Model Training Specifics¶
Training the core networks within ChemicalDice Integrator requires profound engineering scale. The standard loop sequences are exposed inherently within ChemicalDice/training/.
1. Unsupervised Multi-Modal Optimization (CDI-Basic)¶
The CDI_Basic Integrator utilizes non-linear, multi-layer symmetrical encoders to project multiple modalities into a dense 8192-dimensional vector. It uses a Leave-One-Out (LOO) learning topology.
How to Train¶
You can trigger the training via the CLI or Python API.
CLI Execution¶
# Execute training with the full 6-modality manifold
cdi train-basic --data-files data_h5/mordred.h5 data_h5/Grover.h5 data_h5/Chemberta.h5 data_h5/Signaturizer.h5 data_h5/mopac.h5 data_h5/ImageMol.h5 --epochs 50
Python API¶
from ChemicalDice.training.basic_model import train_basic_cdi
model = train_basic_cdi(
h5_file_paths=[
"data_h5/mordred.h5", "data_h5/Grover.h5", "data_h5/Chemberta.h5",
"data_h5/Signaturizer.h5", "data_h5/mopac.h5", "data_h5/ImageMol.h5"
],
num_epochs=50,
model_path="cdi_model.pt",
embedding_path="cdi_embeddings.h5",
bottleneck=1024 # Reduce to 1024-D
)
Customizing Embedding Size (Bottleneck)¶
By default, ChemicalDice produces 8192-dimensional embeddings. You can compress these into smaller, more manageable manifolds using the --bottleneck parameter. This is particularly useful for downstream tasks requiring lower memory footprints.
- To 1024-D:
-
To 512-D:
-
Optimizer:
SGD(Initial LR:0.001, Weight Decay:0) - Scheduler:
ReduceLROnPlateau(patience=5) tracking MSE loss.

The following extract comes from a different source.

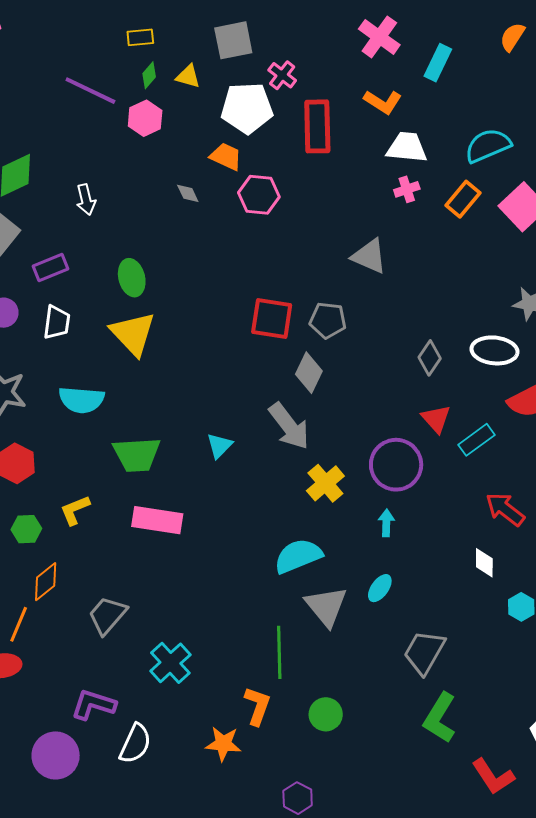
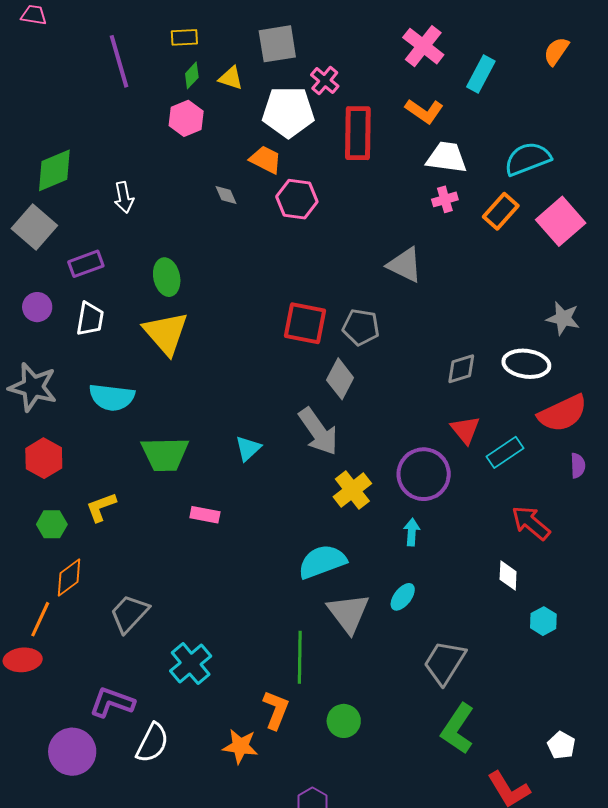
purple line: (90, 91) -> (119, 61), moved, turned 46
gray diamond: (430, 358) -> (461, 369), turned 36
pink rectangle: (157, 520) -> (205, 515), moved, size x0.6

2. Supervised State-Space Regression (CDI-Generalised)¶
The CDI-Generalised framework leverages SMI-SSED (Structured State-Space Evolution) using Mamba blocks to map raw SMILES strings directly into the 8192-D CDI space.
How to Train¶
This mode requires a mapping between raw SMILES and their corresponding 8192-D embeddings (generated by a trained Basic model).
CLI Execution¶
# Fine-tune Mamba network against target CDI loss maps (custom dim 1024)
cdi train-gen --smiles-csv smiles.csv --target-h5 cdi_embeddings.h5 --target-dim 1024
Python API¶
from ChemicalDice.training.gen_model import train_generalised_cdi
model = train_generalised_cdi(
csv_path="smiles.csv",
target_h5_file="cdi_embeddings.h5"
)
- Base Engine: SMI-SSED (Mamba).
- Loss Functions: Native optimization via
MSELoss.CosineSimilarityLossis evaluated purely for validation and metric tracking.
[!WARNING] Hardware Requirement: CDI-Generalised training is tightly coupled to CUDA kernels. It explicitly requires CUDA 11.8 for optimal tensor memory allocation.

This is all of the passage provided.